Reglo dos: pies calzados, para evitar un chinche clavado en la planta del pie. Cubierta esta advertencia, y pisando con cautela para evitar un traspié y terminar enhuacalado en el suelo, continué con la siguiente etapa.

Regla tres: nada de chinches en la boca. Con varios pliegos en la mano y el franco de chinches en un lugar seguro, empezaba la magia de crear montañas. El papel, luego de arrugarlo para hacerle quiebres, se tomaba con las dos manos y con movimientos hacia adentro o hacia el pecho, se la iba dando cierto englobamiento y se iba fijando con las chinchetas a la madera de las cajas, procurando dejar espacios planos. A medida que se iba cubriendo la estructura con el papel se colocaban las casquillas o portalámparas para bombillos grandes, de 110v, para que quedaran camuflados; el de lo alto  amarillo-naranja para dar efecto de sol naciente, dos amarillos para iluminar el interior de la gruta, y otros verdes, azules y naranjas para producir efectos variados en el armazón.

Cubierto todo con el papel se apreciaba ya una mole formada por cerros, valles y planos. Los espacios entre pegas y vértices se rellenaban con la paja, lo cual terminaba por darle el acabado definitivo de una porción de terreno en miniatura al que con papel de celofán y círculos de espejo se dotaba de ríos y lagos. En alguna ocasión una amiga de casa nos trajo musgo de Bogotá, después esta práctica fue desterrada por preservación de la naturaleza.

La siguiente etapa era distribuir las instalaciones de foquitos los cuales se fijaban en pliegues del papel sostenidos con alfileres. No hubo regla explicita, pero los dedos maduraron de tantas pinchadas de alfiler, y quedó aprendido para siempre que cuando hay corriente no se debe meter el dedo en una casquilla ni juntar dos cables de diferente polaridad porque, además del chispotazo del corto circuito, se puede propiciar un incendio. Igual, no dejar cables descubiertos y sobre todo mantenerse aislado del piso y de cualquier contacto con la pared para evitar el remezón de un corrientaza. Debí padecerlos más de una vez para aprender la lección.

Iluminado completamente el pesebre, con los dedos hincados y la sensación de estar electrizado, se colocaban las imágenes de María, José, el burro y el buey. En casa resolvíamos el problema del viaje de los tres reyes magos ubicándolos de una vez. Sólo el niño quedaba guardado en su cajita de cartón a la espera de que llegara  nochebuena para hacerlo nacer, colocarlo sobre su canastilla.

El resto se llenaba de fieras en los cerros, extensos rebaños de ovejas y cabras con uno o dos pastores, en los planos próximos a la gruta.
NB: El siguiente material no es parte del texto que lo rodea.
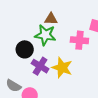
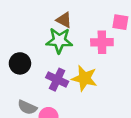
brown triangle: (51, 19) -> (64, 20), turned 32
black circle: (25, 49) -> (20, 63), moved

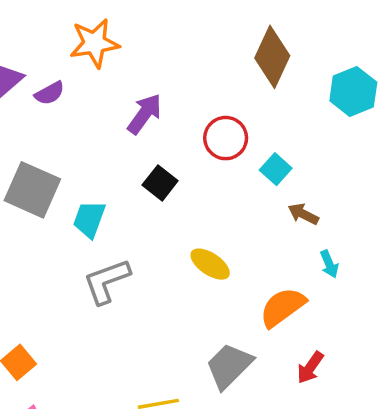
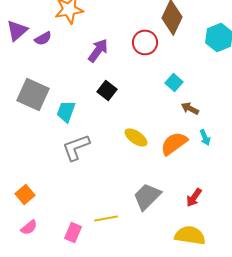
red circle: (226, 138) -> (145, 42), moved
orange semicircle: (283, 307) -> (174, 143), moved

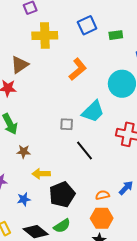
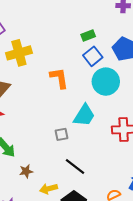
blue square: (87, 25) -> (93, 56), moved
orange L-shape: (78, 69) -> (59, 78), turned -45
black line: (85, 151) -> (75, 166), moved

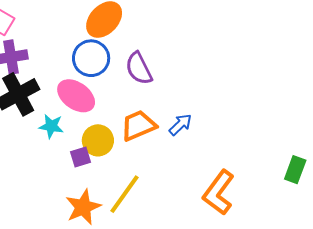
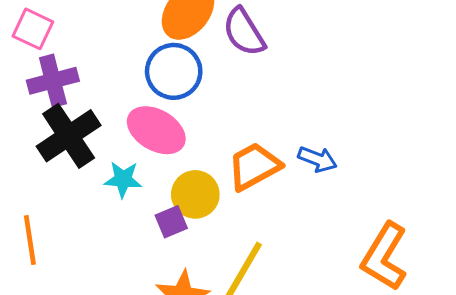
purple semicircle: (139, 68) -> (244, 32), moved
blue arrow: (180, 125) -> (317, 159), turned 70

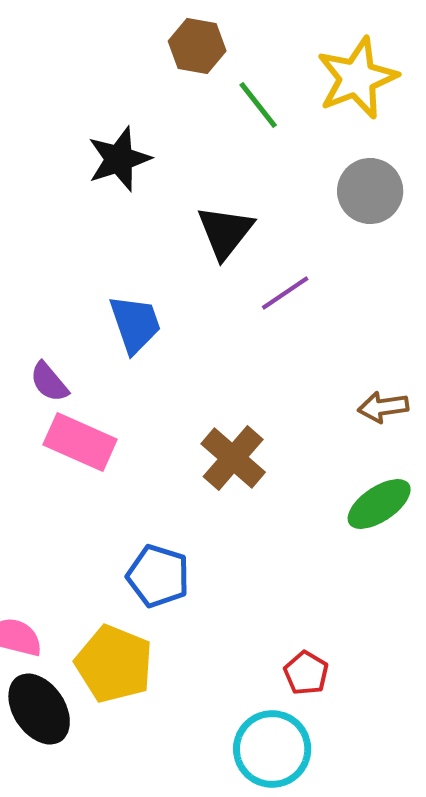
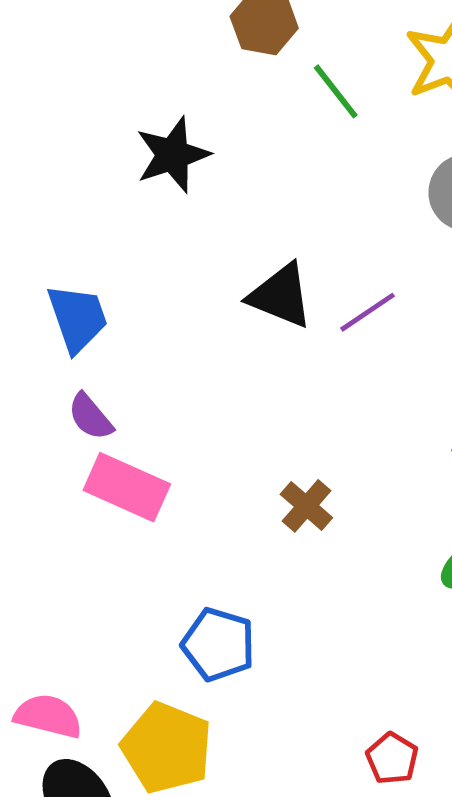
black triangle: (225, 232) -> (281, 296), moved, turned -46
blue trapezoid: (135, 324) -> (77, 318), moved
brown cross: (233, 458) -> (306, 506), size x0.7

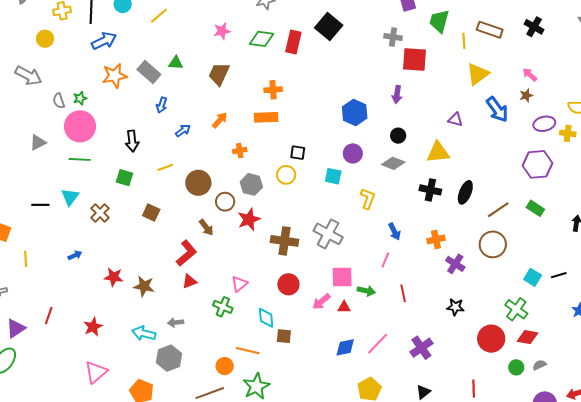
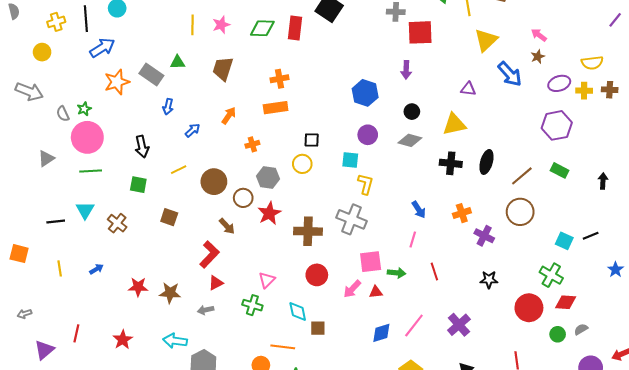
yellow line: (159, 16) -> (193, 25), moved, turned -42
yellow L-shape: (368, 199) -> (366, 184), moved
yellow line: (26, 259) -> (60, 268), moved
gray arrow: (176, 323) -> (206, 310), moved

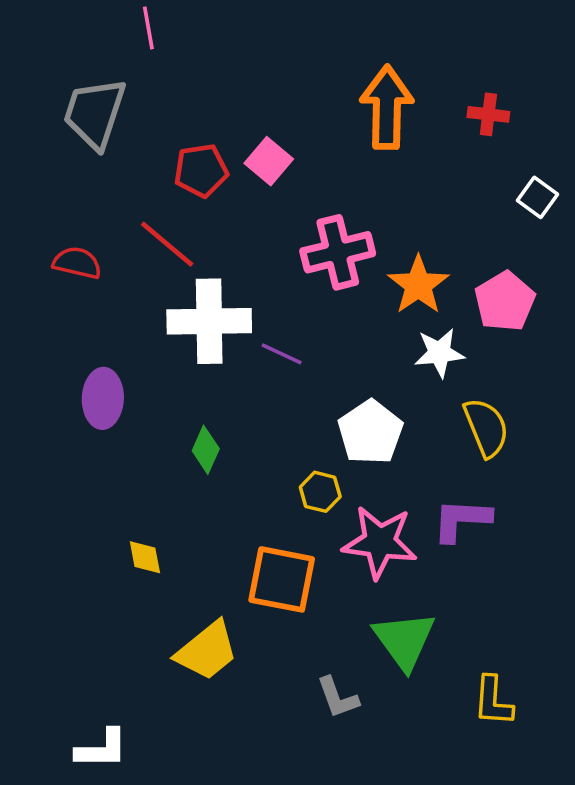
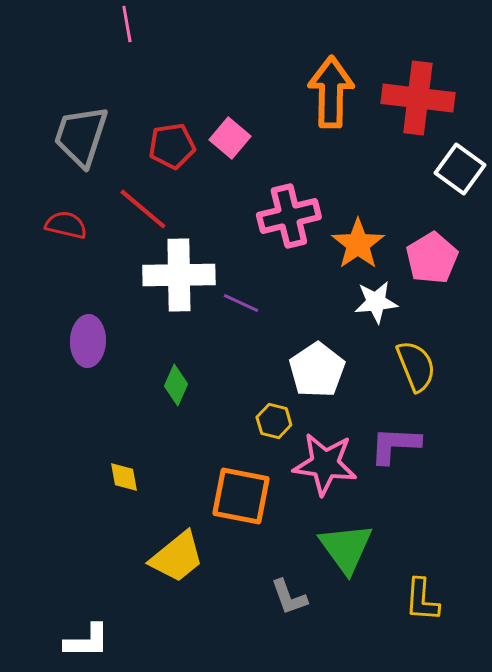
gray trapezoid: (95, 113) -> (81, 136), moved
red cross: (488, 114) -> (418, 98), size x2.0
white square: (538, 197) -> (460, 169), size x1.4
Patos y peces nadando en ríos y lagos. Uno o dos caseríos con sus respectivas iglesias. En casa éstos eran de cartón en un principio y después de plástico. Me fascinó, hace unos años, ver en la capilla del asilo de ancianos las casas y edificaciones hechas por el sacerdote en icopor, con todas las características arquitectónicas, supongo, de aquella vieja época en Jerusalén.

Así como encontramos iglesias no es de extrañar que hubiese también algún tren eléctrico o una monja regando maíz a los pollitos, y al lado de una estampida de animales salvajes, una o dos busetas de servicio intermunicipal o algún helicóptero si no un jet a punto de decolar. Las plantas pequeñas en materas se colocaban alrededor de la base, lo que les daba un toque especial.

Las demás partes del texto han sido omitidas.